Uma quarta forma de amar

Existe uma quarta forma de amar. E é através dela que conseguimos nos sentir um ao outro. Silenciosa, mas que faz de nós, algo encontrável.

Essa quarta forma de amar não nasceu da agregação de conceitos diversos. Todos eles passaram a ser percebidos apenas, após a chegada do outro que se supunha. Ela simplesmente surgiu. Genuína! Como que por encantamento.

Não, essa forma de amar não pode sofrer nenhuma inconstância, ela simplesmente é, ela simplesmente existe! Ela mostra-se sublimada a qualquer tentativa de controle, ela possui vida própria, emerge e reverbera , controla e sucumbe a si mesma num envolvimento quase orgasmático entre as suas ramificações emocionais.

Mostra-nos a renúncia que podemos fazer de nós mesmos, enquanto seres sujeitos às emoções rumo ao silêncio que desenterra o melhor e o pior de nossas vidas.

Meu Deus! Ela é enorme para se compreender em “muito tempo”, você precisa ficar com ela comendo-a, dormindo-a e deixando-a entrar, mesmo estando completamente acima de nossas posses.

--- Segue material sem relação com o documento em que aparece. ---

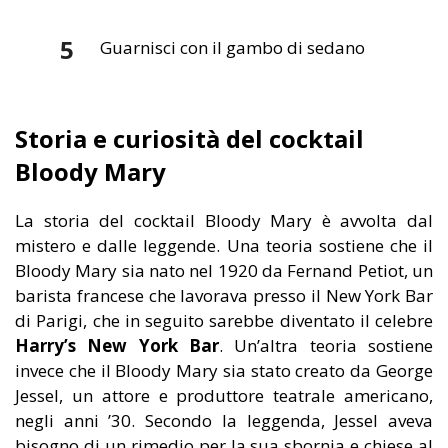
Guarnisci con il gambo di sedano
Storia e curiosità del cocktail
Bloody Mary
La storia del cocktail Bloody Mary è avvolta dal
mistero e dalle leggende. Una teoria sostiene che il
Bloody Mary sia nato nel 1920 da Fernand Petiot, un
barista francese che lavorava presso il New York Bar
di Parigi, che in seguito sarebbe diventato il celebre
Harry’s New York Bar
. Un’altra teoria sostiene
invece che il Bloody Mary sia stato creato da George
Jessel, un attore e produttore teatrale americano,
negli anni ’30. Secondo la leggenda, Jessel aveva
bisogno di un rimedio per la sua sbornia e chiese al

E às vezes fingimos que não a temos, só para depois ficarmos perplexos de que a possuímos, e esse susto nos remete ao melhor do primeiro encontro. Diferente, única e transgressora, se autocria e se autodevora, como “um sol que ilumina enquanto queima a si mesmo”.

Sendo mesmo capaz de fazer o ser humano experimentar ao olhar para o outro, um amor não intencionado a valores rasos, transbordante de pureza, mas que apenas pela proximidade do ser amado, desencadeia sem nenhum limite ou pudor a consciência da possibilidade de saciação dos desejos mais ardentes, mais carnais possíveis; e que por estar absorta em sensações que apenas exalam a busca pelo ser amado, transcende em busca do Divino. E diante de tantas propriedades, ela estabelece o labirinto em que supomos as nossas formas, já que nem formas mais temos. Já que nos despimos de nós mesmos e de mãos dadas comungamos com a força que nos manifesta.

Ela se acha no encontro dos olhos que revelam o que verdadeiramente acontece no coração, no toque que busca o reconhecimento do prazer vestido da forma mais humana possível, nos movimentos eróticos mais permanentes, na aceitação das imperfeições do outro. E torna-se o mais divinamente possível por passear pela imanência e fazer-se o mais igual que se supõe, ao ser amado.

É dor, é também prazer. É dúvida, mas realização. É a alegria do sorriso do menino que empina a sua pipa, descalço com os cabelos negros ao vento. É o som da fidelidade à língua materna, passos largos em passeios rachados pelas dúvidas na infância, sorrisos abertos sem nem saber por quê... É o bingo que faltam as pedras...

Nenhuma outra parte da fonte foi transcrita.